DESCRIPTION OF THE TASK - Only a number is expected: how many lines in these records mention the word "para"?

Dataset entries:
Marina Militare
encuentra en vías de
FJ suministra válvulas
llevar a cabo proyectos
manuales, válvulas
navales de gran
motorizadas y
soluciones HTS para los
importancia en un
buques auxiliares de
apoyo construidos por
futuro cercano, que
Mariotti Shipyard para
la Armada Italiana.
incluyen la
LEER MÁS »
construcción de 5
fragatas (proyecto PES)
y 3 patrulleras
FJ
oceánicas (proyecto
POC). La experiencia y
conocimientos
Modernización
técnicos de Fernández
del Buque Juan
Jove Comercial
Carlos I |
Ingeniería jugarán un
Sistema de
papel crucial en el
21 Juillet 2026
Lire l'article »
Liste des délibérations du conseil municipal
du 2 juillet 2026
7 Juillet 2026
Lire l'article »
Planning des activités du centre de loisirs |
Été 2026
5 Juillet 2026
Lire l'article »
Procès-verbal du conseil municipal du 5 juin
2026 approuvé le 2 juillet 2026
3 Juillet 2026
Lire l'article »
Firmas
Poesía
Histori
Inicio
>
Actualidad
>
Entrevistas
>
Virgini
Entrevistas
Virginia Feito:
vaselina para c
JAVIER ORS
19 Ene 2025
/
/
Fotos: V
* * *
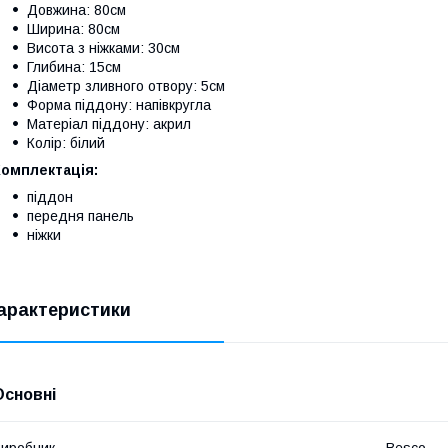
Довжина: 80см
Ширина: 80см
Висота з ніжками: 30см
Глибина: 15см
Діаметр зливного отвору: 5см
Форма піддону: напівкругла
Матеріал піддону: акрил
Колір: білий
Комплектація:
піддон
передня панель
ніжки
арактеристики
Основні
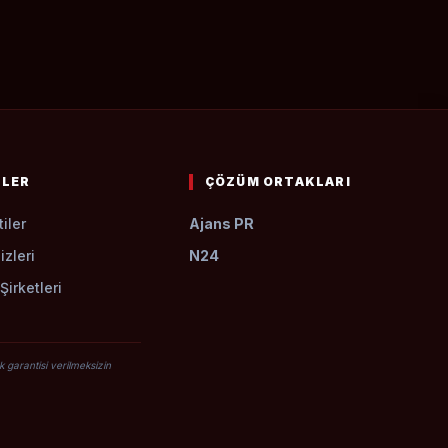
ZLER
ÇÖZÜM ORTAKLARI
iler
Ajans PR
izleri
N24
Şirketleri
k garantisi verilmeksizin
--
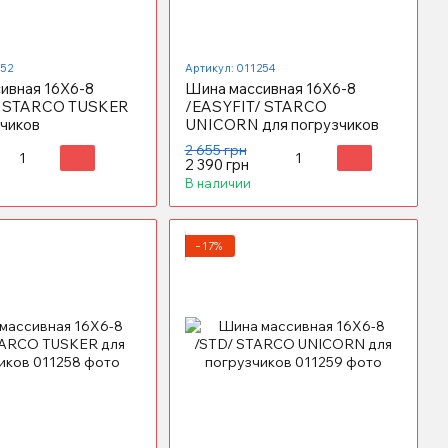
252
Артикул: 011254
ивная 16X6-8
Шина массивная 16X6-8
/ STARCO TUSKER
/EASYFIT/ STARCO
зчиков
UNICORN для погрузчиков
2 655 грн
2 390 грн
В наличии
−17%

FINAL ANSWER - 3